Yet before we abandon our current strategy for pituitary adenoma classification using IHC in favor of methylation profiling, I think that two key lessons can be extracted from the methylation profiling experience in order to improve our IHC-based approach. Firstly, any attempt to establish a classification system requires the registration and comparison of large numbers of cases including all relevant classes of tumor. Methylation profiling could not have been successful without assembling large numbers of cases. As in methylation profiling efforts, cases need to be assembled into repositories that include all relevant tumor classes; this is the opposite of the current common practice of publishing limited, highly biased series designed to illustrate but not to test a classification or classification variable. Secondly, diagnostic features that are useful in classification must be chosen and applied uniformly throughout the registry. Indeed, authors of the WHO pituitary tumor classification seem to sense this, and recommend performing the "complete panel of stains" (presumably, all possible IHC that might relate to pituitary adenoma diagnosis) during the routine evaluation of pituitary adenomas (10). Nonetheless, data derived from the "complete panel of stains" are almost never provided in supporting literature, which tends to consist of reviews or biased collections of rare tumor types and upon individual classification variables, without documentation of other tests performed to corroborate the conclusions. Claims by WHO authors pertaining to IHC for alpha subunit and GATA3 are especially concerning in their lack of context and/or low numbers of published cases.

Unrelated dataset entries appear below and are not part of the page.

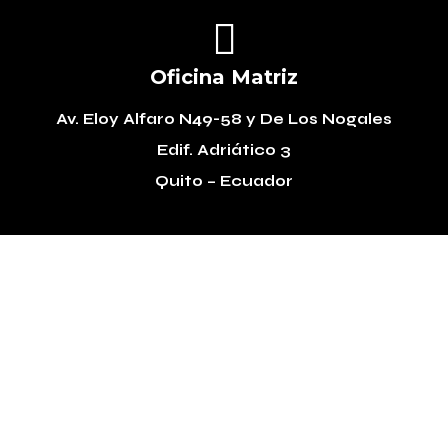

Oficina Matriz
Av. Eloy Alfaro N49-58
y De Los Nogales
Edif. Adriático 3
Quito – Ecuador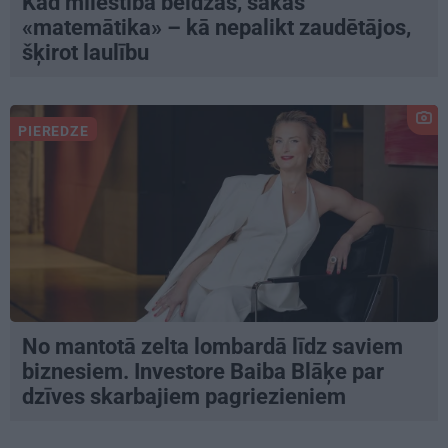
Kad mīlestība beidzas, sākas
«matemātika» – kā nepalikt zaudētājos,
šķirot laulību
PIEREDZE
No mantotā zelta lombardā līdz saviem
biznesiem. Investore Baiba Blāķe par
dzīves skarbajiem pagriezieniem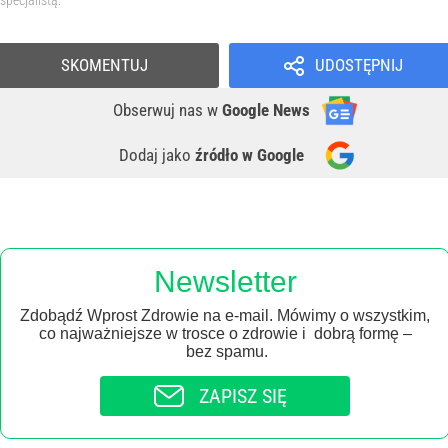
specjalistą.
SKOMENTUJ
UDOSTĘPNIJ
Obserwuj nas
w
Google News
Dodaj jako
źródło w Google
Newsletter
Zdobądź Wprost Zdrowie na e-mail. Mówimy o wszystkim,
co najważniejsze w trosce o zdrowie i dobrą formę –
bez spamu.
ZAPISZ SIĘ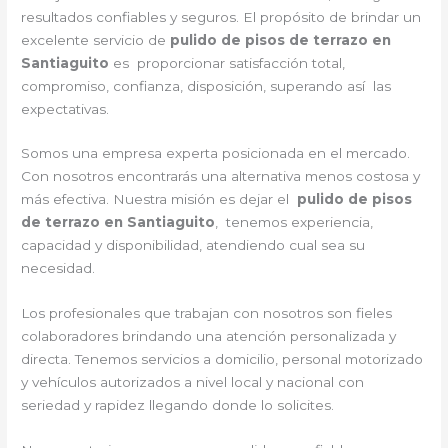
resultados confiables y seguros. El propósito de brindar un
excelente servicio de
pulido de pisos de terrazo en
Santiaguito
es proporcionar satisfacción total,
compromiso, confianza, disposición, superando así las
expectativas.
Somos una empresa experta posicionada en el mercado.
Con nosotros encontrarás una alternativa menos costosa y
más efectiva. Nuestra misión es dejar el
pulido de pisos
de terrazo en Santiaguito
, tenemos experiencia,
capacidad y disponibilidad, atendiendo cual sea su
necesidad.
Los profesionales que trabajan con nosotros son fieles
colaboradores brindando una atención personalizada y
directa. Tenemos servicios a domicilio, personal motorizado
y vehículos autorizados a nivel local y nacional con
seriedad y rapidez llegando donde lo solicites.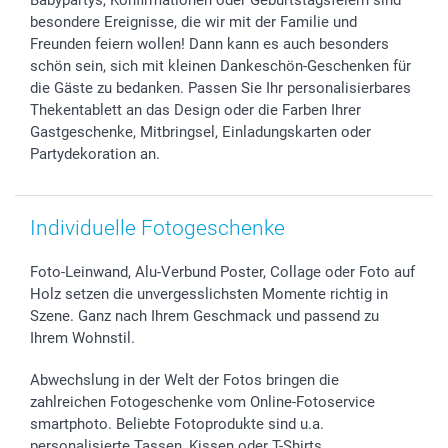
smartbonus
besondere Ereignisse, die wir mit der Familie und
Freunden feiern wollen! Dann kann es auch besonders
schön sein, sich mit kleinen Dankeschön-Geschenken für
die Gäste zu bedanken. Passen Sie Ihr personalisierbares
Thekentablett an das Design oder die Farben Ihrer
Gastgeschenke, Mitbringsel, Einladungskarten oder
Partydekoration an.
Individuelle Fotogeschenke
Foto-Leinwand, Alu-Verbund Poster, Collage oder Foto auf
Holz setzen die unvergesslichsten Momente richtig in
Szene. Ganz nach Ihrem Geschmack und passend zu
Ihrem Wohnstil.
Abwechslung in der Welt der Fotos bringen die
zahlreichen Fotogeschenke vom Online-Fotoservice
smartphoto. Beliebte Fotoprodukte sind u.a.
personalisierte Tassen, Kissen oder T-Shirts.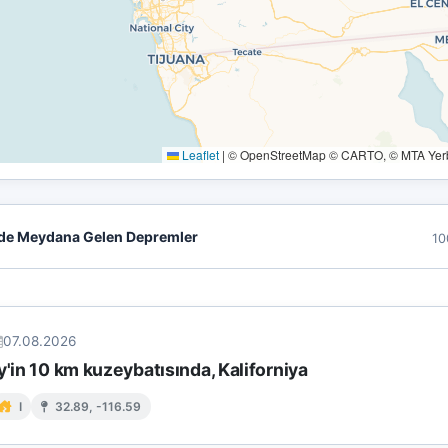
Leaflet
|
© OpenStreetMap © CARTO, © MTA Yerbi
de Meydana Gelen Depremler
10
07.08.2026
y'in 10 km kuzeybatısında, Kaliforniya
I
32.89, -116.59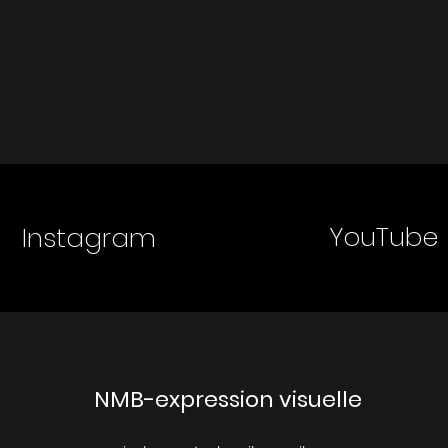
YouTube
Instagram
NMB-expression visuelle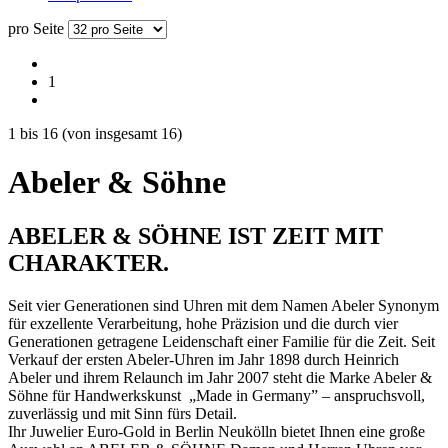
pro Seite
1
1
bis
16
(von insgesamt
16
)
Abeler & Söhne
ABELER & SÖHNE IST ZEIT MIT
CHARAKTER.
Seit vier Generationen sind Uhren mit dem Namen Abeler Synonym
für exzellente Verarbeitung, hohe Präzision und die durch vier
Generationen getragene Leidenschaft einer Familie für die Zeit. Seit
Verkauf der ersten Abeler-Uhren im Jahr 1898 durch Heinrich
Abeler und ihrem Relaunch im Jahr 2007 steht die Marke Abeler &
Söhne für Handwerkskunst „Made in Germany” – anspruchsvoll,
zuverlässig und mit Sinn fürs Detail.
Ihr Juwelier Euro-Gold in Berlin Neukölln bietet Ihnen eine große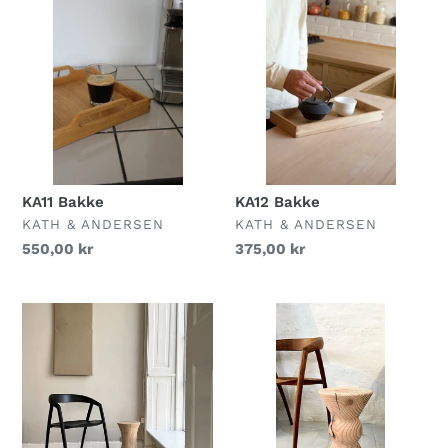
KA11
KA12
Bakke
Bakke
KA11 Bakke
KA12 Bakke
FORHANDLER
FORHANDLER
KATH & ANDERSEN
KATH & ANDERSEN
Normalpris
550,00 kr
Normalpris
375,00 kr
Nor
Sif
fra
fra
Katholm
Katholm
serien,
serien,
Skammel
Skammel
i
i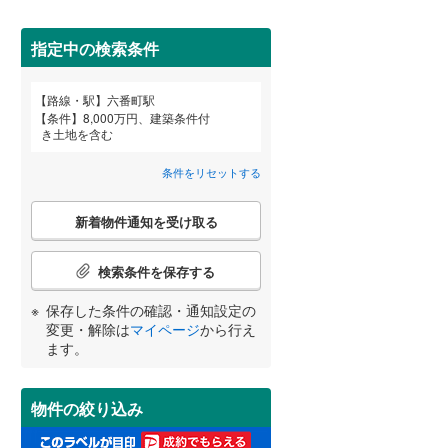
田沢湖線
(
4
)
指定中の検索条件
八戸線
(
0
)
磐越西線
(
32
)
詳しく見る
路線・駅
六番町駅
宮崎
鹿児島
沖縄
条件
8,000万円、建築条件付
陸羽西線
(
1
)
き土地を含む
左沢線
(
23
)
条件をリセットする
津軽線
(
6
)
こ
する
る
条件をリセットする
条件をリセットする
条件をリセットする
条件をリセットする
条件をリセットする
条件をリセットする
新着物件通知を受け取る
の
信越本線
(
32
)
検
索
検索条件を保存する
弥彦線
(
0
)
条
件
保存した条件の確認・通知設定の
総武本線
(
817
)
で
変更・解除は
マイページ
から行え
通
ます。
知
京葉線
(
102
)
を
受
久留里線
(
172
)
物件の絞り込み
け
取
山手線
(
25
)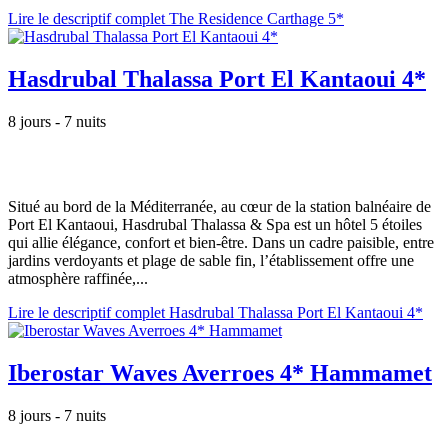
Lire le descriptif complet The Residence Carthage 5*
Hasdrubal Thalassa Port El Kantaoui 4*
8 jours - 7 nuits
Situé au bord de la Méditerranée, au cœur de la station balnéaire de
Port El Kantaoui, Hasdrubal Thalassa & Spa est un hôtel 5 étoiles
qui allie élégance, confort et bien-être. Dans un cadre paisible, entre
jardins verdoyants et plage de sable fin, l’établissement offre une
atmosphère raffinée,...
Lire le descriptif complet Hasdrubal Thalassa Port El Kantaoui 4*
Iberostar Waves Averroes 4* Hammamet
8 jours - 7 nuits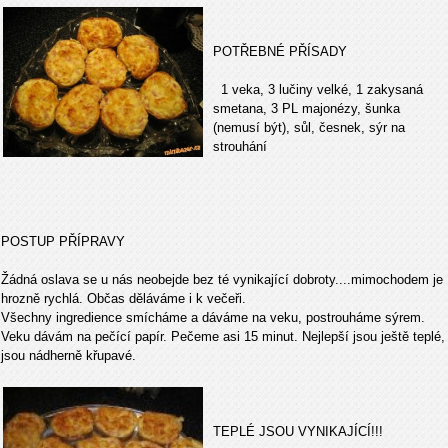
POTŘEBNÉ PŘÍSADY
1 veka, 3 lučiny velké, 1 zakysaná
smetana, 3 PL majonézy, šunka
(nemusí být), sůl, česnek, sýr na
strouhání
POSTUP PŘÍPRAVY
Žádná oslava se u nás neobejde bez té vynikající dobroty....mimochodem je
hrozně rychlá. Občas děláváme i k večeři.
Všechny ingredience smícháme a dáváme na veku, postrouháme sýrem.
Veku dávám na pečící papír. Pečeme asi 15 minut. Nejlepší jsou ještě teplé,
jsou nádherně křupavé.
TEPLÉ JSOU VYNIKAJÍCÍ!!!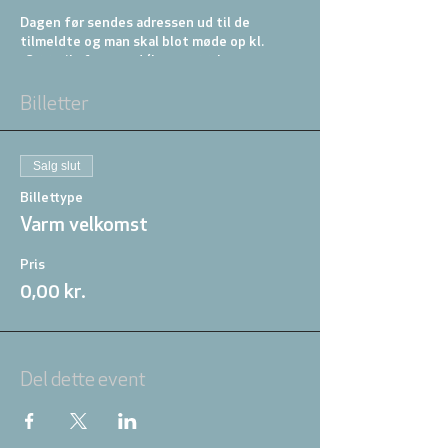
Dagen før sendes adressen ud til de
tilmeldte og man skal blot møde op kl.
18.00 til aftensmad (koster 20 kr, som
overføres til værten).
Billetter
Salg slut
Billettype
Varm velkomst
Pris
0,00 kr.
Del dette event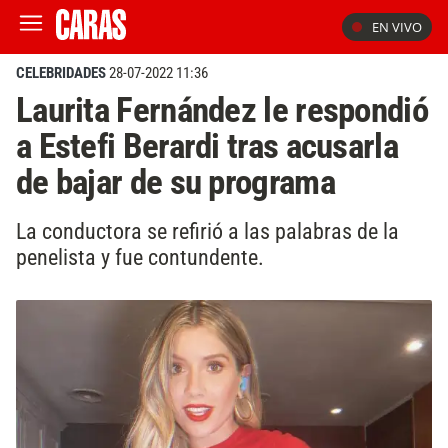
EN VIVO
CELEBRIDADES
28-07-2022 11:36
Laurita Fernández le respondió
a Estefi Berardi tras acusarla
de bajar de su programa
La conductora se refirió a las palabras de la
penelista y fue contundente.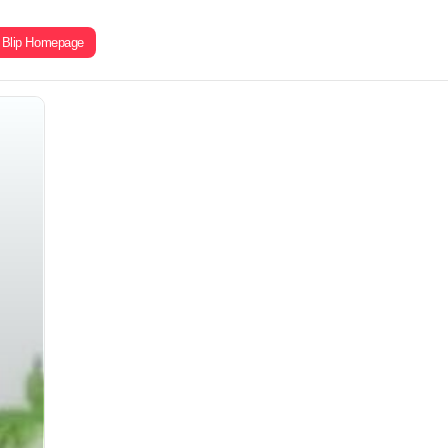
Blip Homepage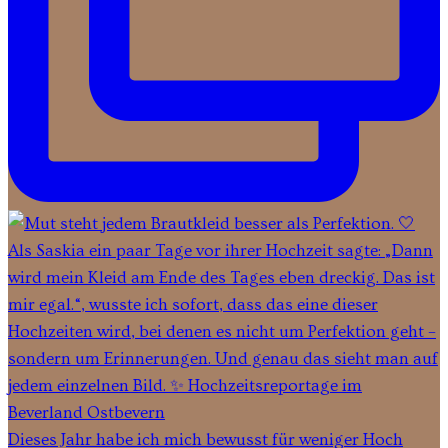
Dieses Jahr habe ich mich bewusst für weniger Hoch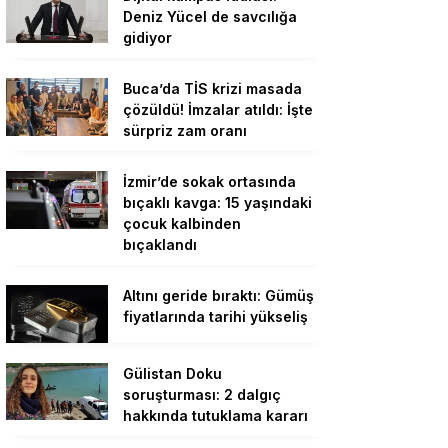
Deniz Yücel de savcılığa
gidiyor
Buca’da TİS krizi masada
çözüldü! İmzalar atıldı: İşte
sürpriz zam oranı
İzmir’de sokak ortasında
bıçaklı kavga: 15 yaşındaki
çocuk kalbinden
bıçaklandı
Altını geride bıraktı: Gümüş
fiyatlarında tarihi yükseliş
Gülistan Doku
soruşturması: 2 dalgıç
hakkında tutuklama kararı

One possible workflow to address the noted challenges, which incorporates these lessons from methylation profiling, is provided here as an illustration, using data from cases previously published. Case selection, recording of pre-operative data, tissue microarray (TMA) construction, IHC, and scoring were performed as previously described (11, 12). In addition to previously reported stains, we also performed IHC for GATA3 (HG3-31 (sc-268), Santa Cruz Biotech, 1:100 dilution) and IHC for estrogen receptors (alpha) (SP1, Thermo Scientific, 1:160 dilution). In brief, 157 pituitary adenomas from Allina Health (n = 136) and the University of Pennsylvania (n = 21) were incorporated into TMA’s and stained with the indicated IHC. IHC was scored in a blinded fashion using the Allred method (13), and adenoma class was assigned based upon median IHC scores, using clinical and serological data to confirm the classification. A simplified managerial class was assigned to facilitate analysis, but this class did not supervise the machine learning process.

Estimating correlation between classification variables

To start our thought experiment, classification variables should be distinguished from other descriptive variables and explicitly stated. This helps to establish limits on the classification problem, and allows more refined discussion of diagnostic algorithms. It is also an essential step in establishing relationships among these variables. In our work, the "complete panel of stains" (that is, the classification variables) consists of IHC for SF1, PIT1, TPIT, GATA3, alpha subunit, luteinizing hormone (LH), follicle-stimulating hormone (FSH), prolactin, thyroid-stimulating hormone (TSH), growth hormone, estrogen receptor, cytokeratin CAM5.2, and adrenocorticotropic hormone (ACTH). When one considers our series of pituitary adenomas (11, 14), correlation among variables is readily shown in a matrix (Figure 1).

Figure 1. Correlation matrix comparing immunohistochemical stains, ordered using hierarchical clustering. Correlation coefficient is displayed. Abbreviations: ACTH, adrenocorticotropic hormone; ASU, alpha subunit; CAM 5.2, cytokeratin CAM 5.2; ER, estrogen receptor; FSH, follicle-stimulating hormone; GH, growth hormone; LH, luteinizing hormone; SF1, steroidogenic factor 1; TPIT, T-box transcription factor; TSH, thyroid-stimulating hormone.

It's easy to see that the variables that one might use for classifying pituitary adenomas are variably correlated with one another, exactly as one should expect. Practical problems arise for the pathologist, however, in considering which variables to use when trying to classify an adenoma. Incorporating redundant and correlated classification variables with inferior test performance reduces the usefulness of a classification algorithm and falsely bolsters the confidence of the diagnostician (1). Put another way, adding redundant and correlated variables that hope to resolve cases into groups leads to a classification system that produces overfitting and a classification process that generates expensive and distracting false positives and false negatives. This is a statistical truism, but seems to be forgotten by many pathologists. In concrete terms, when the authors of the WHO endocrine pituitary tumor classification recommend that "the complete panel of stains" be performed on all pituitary adenomas, they promote a classification system that overfits the data and reduces reproducibility while at the same time generating expensive, wasteful, and distracting false positives and false negatives in laboratories worldwide.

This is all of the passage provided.